The most important work from the Ilsenburg Abbey library, and an example of its book production, is a large Latin Bible manuscript from the 12th century. This manuscript is in private hands and was shown in 2003 at a Bible exhibition in the Herzog August Library in Wolfenbüttel. It consists of 139 sheets in a strong pigskin cover from the 16th century (around 1560/1580). It contains the texts of the Books of the Prophets and the New Testament, written by several hands in Carolingian minuscule. The manuscript was intended for liturgical use, as suggested by a list of pericopes from the Gospels for Sundays and Holy Days.
Between the texts of the Old and New Testaments is an empty sheet which was used by a similar hand of the time to copy documents referring to Ilsenburg Abbey. These are the gift of Bishop Reinhard of 4th May 1114, which mentions Abbot Martin of Ilsenburg; Abbot Heinrich of Ilsenburg’s guarantee of an enfeoffment of a certain Reinward over Thiederzingerode of 1st February 1131; and the beginning of an acknowledgement by Pope Innocent II of the land and privileges of the abbey of 2nd January 1136. Written in widely spaced capitals at the end of the Old Testament books is: Explicit Malachias Propheta, followed in elongated letters of documental script by: Abbas Martinus . me fiery iussit . Wulferammus me scripsit . et Herimannus me fecit. (Abbot Martin ordered me to be made, Wolfram wrote me, and Hermann made me). Wulferammus was therefore working as scribe and Herimannus as scribe and editor (me fecit?). The scribe of the Gospels is not mentioned. It may be assumed that the copy was made in Ilsenburg Abbey at the time of Abbot Martin, who was elected by the Conventuals on 30th June 1105 and died on 20th May 1129. The manuscript must therefore have been written between 1105 and 1129. With the help of the Greek and Latin margin notes in the Bible, Jacobs proved that there was some knowledge of the Greek language at the beginning of the 12th century in Ilsenburg Abbey.

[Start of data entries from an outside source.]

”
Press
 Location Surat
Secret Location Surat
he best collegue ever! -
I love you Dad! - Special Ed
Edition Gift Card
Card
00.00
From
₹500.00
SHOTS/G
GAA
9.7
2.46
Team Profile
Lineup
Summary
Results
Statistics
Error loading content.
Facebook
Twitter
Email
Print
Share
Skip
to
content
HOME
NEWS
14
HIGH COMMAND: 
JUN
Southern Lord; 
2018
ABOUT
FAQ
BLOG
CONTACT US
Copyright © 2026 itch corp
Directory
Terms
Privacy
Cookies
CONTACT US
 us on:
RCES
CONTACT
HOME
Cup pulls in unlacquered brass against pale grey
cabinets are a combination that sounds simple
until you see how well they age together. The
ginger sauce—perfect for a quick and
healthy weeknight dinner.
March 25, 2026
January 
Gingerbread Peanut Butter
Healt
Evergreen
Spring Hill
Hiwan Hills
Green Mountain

The individual texts begin with the initials characteristic of Romanesque book ornamentation. The clearly drawn colourful letters, 48 in number, are surrounded by tendrils and tubers.
Further proof of early book production in Ilsenburg is provided by the fragment written by Rocho, a Brother at this abbey, on the life of Bishop Heimo of Halberstadt. Proof that this manuscript, which was found in Hildesheim, was written at Ilsenburg lies in the signature: Explicit historica Rochi in Ylsenb. de vita Haymo. Episcopi.

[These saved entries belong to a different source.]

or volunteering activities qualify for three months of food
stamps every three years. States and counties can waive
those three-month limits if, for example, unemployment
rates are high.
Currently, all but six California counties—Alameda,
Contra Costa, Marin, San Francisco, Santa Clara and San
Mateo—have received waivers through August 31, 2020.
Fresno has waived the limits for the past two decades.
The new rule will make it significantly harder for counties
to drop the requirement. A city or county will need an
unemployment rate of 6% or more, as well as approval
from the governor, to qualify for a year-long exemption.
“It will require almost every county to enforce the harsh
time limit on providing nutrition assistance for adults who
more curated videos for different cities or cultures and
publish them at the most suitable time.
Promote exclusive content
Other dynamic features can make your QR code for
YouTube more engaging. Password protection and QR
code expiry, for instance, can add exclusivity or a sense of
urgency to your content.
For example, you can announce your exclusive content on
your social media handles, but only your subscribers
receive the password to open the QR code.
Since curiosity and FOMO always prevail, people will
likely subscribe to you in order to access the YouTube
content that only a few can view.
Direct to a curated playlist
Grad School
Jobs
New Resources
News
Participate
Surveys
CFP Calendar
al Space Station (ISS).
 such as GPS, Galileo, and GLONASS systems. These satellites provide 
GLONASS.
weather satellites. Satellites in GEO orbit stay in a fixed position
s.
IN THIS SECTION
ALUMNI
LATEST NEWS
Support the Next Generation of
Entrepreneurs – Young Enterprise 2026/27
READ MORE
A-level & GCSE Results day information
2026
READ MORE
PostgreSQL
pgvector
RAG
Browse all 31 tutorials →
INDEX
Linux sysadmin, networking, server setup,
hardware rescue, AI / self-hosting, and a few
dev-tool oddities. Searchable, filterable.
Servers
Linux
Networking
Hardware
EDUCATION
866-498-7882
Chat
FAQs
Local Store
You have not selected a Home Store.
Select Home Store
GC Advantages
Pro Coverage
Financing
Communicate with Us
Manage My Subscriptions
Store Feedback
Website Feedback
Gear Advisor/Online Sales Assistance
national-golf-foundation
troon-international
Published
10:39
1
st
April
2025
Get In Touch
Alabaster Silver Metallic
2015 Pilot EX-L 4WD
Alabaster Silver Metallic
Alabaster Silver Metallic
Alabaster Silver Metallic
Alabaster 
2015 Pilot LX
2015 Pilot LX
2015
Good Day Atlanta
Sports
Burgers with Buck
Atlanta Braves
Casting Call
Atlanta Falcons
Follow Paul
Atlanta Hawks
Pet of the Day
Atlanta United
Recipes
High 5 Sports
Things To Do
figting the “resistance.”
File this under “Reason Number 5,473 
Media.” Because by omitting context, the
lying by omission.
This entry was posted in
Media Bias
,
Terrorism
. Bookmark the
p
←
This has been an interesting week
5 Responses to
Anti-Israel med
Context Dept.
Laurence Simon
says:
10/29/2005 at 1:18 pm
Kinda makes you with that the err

Research into further remnants of the library at Ilsenburg Abbey is ongoing. This may include other libraries such as the Catholic School in New York, the University Library in Halle, the State Archive in Magdeburg and parts of the Hecht Collection in the Pattensen branch of the Principal State Archive in Hannover.
Other research into the history of Ilsenburg Abbey involves the surviving reliefs and the excavations around the former cloister.